Kura-Hotta M, Satoh K, Katoh S
Arch Biochem Biophys. 1986 Aug 15;249(1):1-7. doi: 10.1016/0003-9861(86)90553-9.
Photosystem II oxygen-evolving preparations with attached phycobilisomes were isolated from the thermophilic cyanobacterium Synechococcus sp. with beta-octylglucoside or digitonin. Fluorescence emission spectra of the two preparations determined at 77 K largely lacked a far red band which originates from photosystem I. The spectrum of the digitonin preparation was otherwise similar to that of intact cells, whereas the beta-octylglucoside preparation showed a pronounced band at 687 nm, which is considered to be emitted from phycobilisomes. The relative yield of phycobilin fluorescence was similar between the digitonin preparations and the cells but was considerably larger in the beta-octylglucoside preparations at room temperature. The quantum yield of ferricyanide photoreduction determined with light which is absorbed mainly by phycobiliproteins was 0.85 for the digitonin preparation and 0.57 for the beta-octylglucoside preparation. The results indicate that excitation energy is transferred from phycobilisomes to photosystem II reaction centers in the digitonin preparation as efficiently as in intact cells, while a significant portion of light energy harvested by phycobilisomes is not utilized by the primary photochemistry in the beta-octylglucoside preparation. Digitonin and beta-octylglucoside preparations had 65 and 48 chlorophyll a molecules per photosystem II reaction center, respectively. The beta-octylglucoside preparation contained twice as much phycocyanin and allophycocyanin per photosystem II reaction center as the digitonin preparation, which has a phycobiliprotein-to-photosystem II reaction center ratio very similar to that of cells. It is concluded that whereas the beta-octylglucoside preparation contains a considerable amount of free phycobilisomes, all phycobilisomes present in the digitonin preparation are physically and functionally linked to photosystem II reaction center complexes.
用β-辛基葡糖苷或洋地黄皂苷从嗜热蓝藻集胞藻属中分离出附着有藻胆体的光系统II放氧制剂。
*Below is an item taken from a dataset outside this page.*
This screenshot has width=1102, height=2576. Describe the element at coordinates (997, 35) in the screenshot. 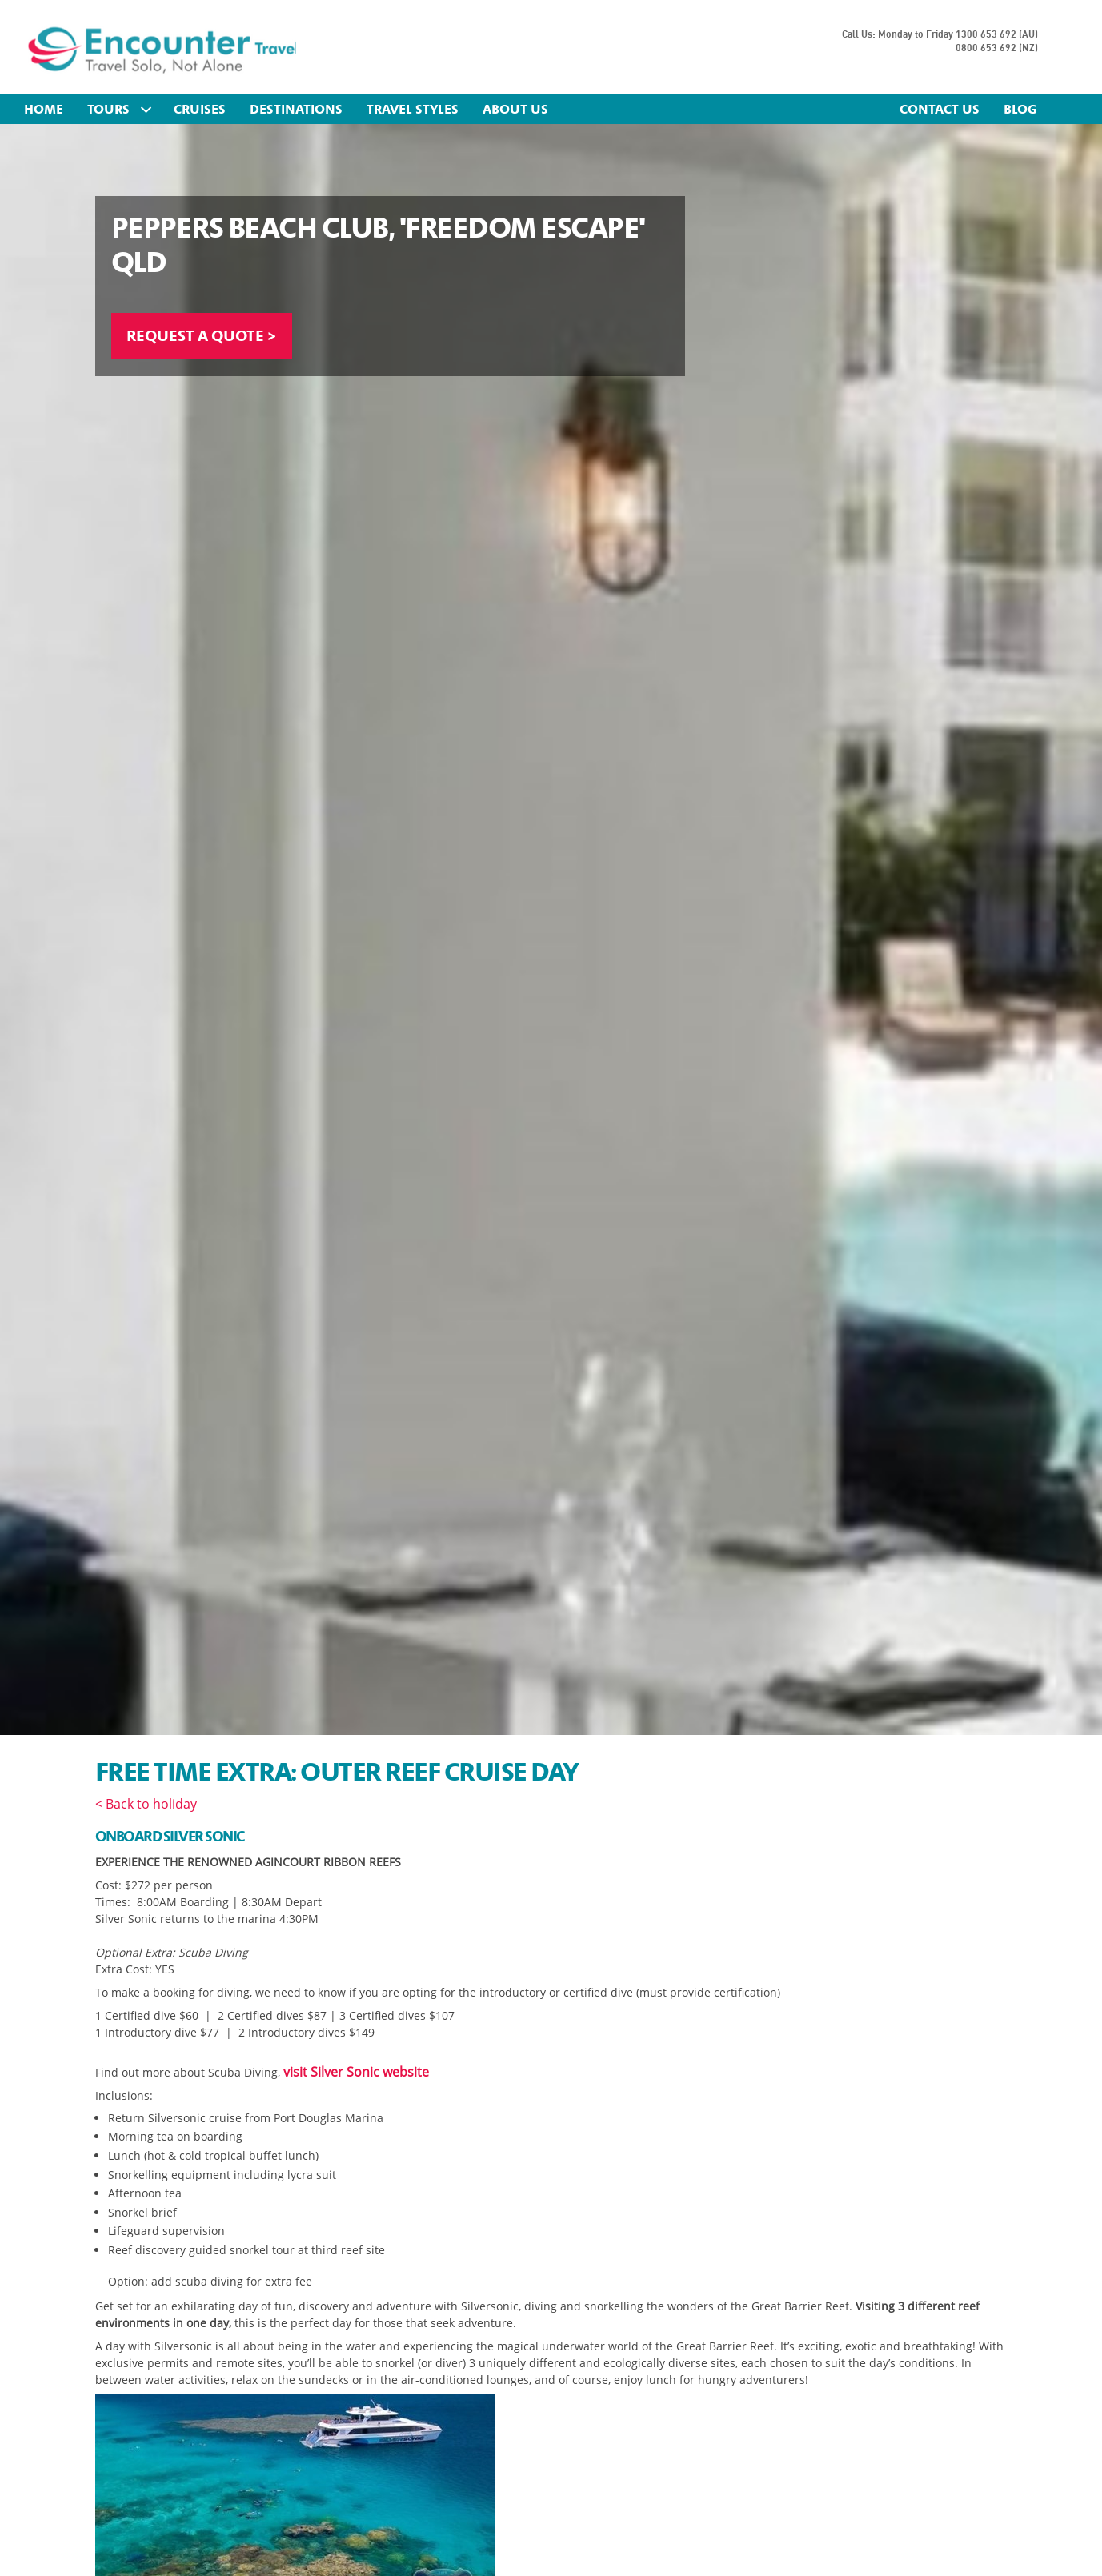

I see `1300 653 692 (AU)` at that location.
在77K下测定的两种制剂的荧光发射光谱在很大程度上缺乏源自光系统I的远红带。洋地黄皂苷制剂的光谱在其他方面与完整细胞的光谱相似,而β-辛基葡糖苷制剂在687nm处显示出明显的带,这被认为是由藻胆体发出的。洋地黄皂苷制剂和细胞之间藻胆蛋白荧光的相对产率相似,但在室温下β-辛基葡糖苷制剂中的相对产率要大得多。用主要被藻胆蛋白吸收的光测定的铁氰化物光还原量子产率,洋地黄皂苷制剂为0.85,β-辛基葡糖苷制剂为0.57。结果表明,在洋地黄皂苷制剂中,激发能从藻胆体转移到光系统II反应中心的效率与在完整细胞中一样高,而在β-辛基葡糖苷制剂中,藻胆体收集的大部分光能未被初级光化学利用。洋地黄皂苷制剂和β-辛基葡糖苷制剂每个光系统II反应中心分别含有65和48个叶绿素a分子。β-辛基葡糖苷制剂每个光系统II反应中心所含的藻蓝蛋白和别藻蓝蛋白是洋地黄皂苷制剂的两倍,洋地黄皂苷制剂的藻胆蛋白与光系统II反应中心的比例与细胞非常相似。得出的结论是,β-辛基葡糖苷制剂含有大量游离藻胆体,而洋地黄皂苷制剂中存在的所有藻胆体在物理和功能上都与光系统II反应中心复合物相连。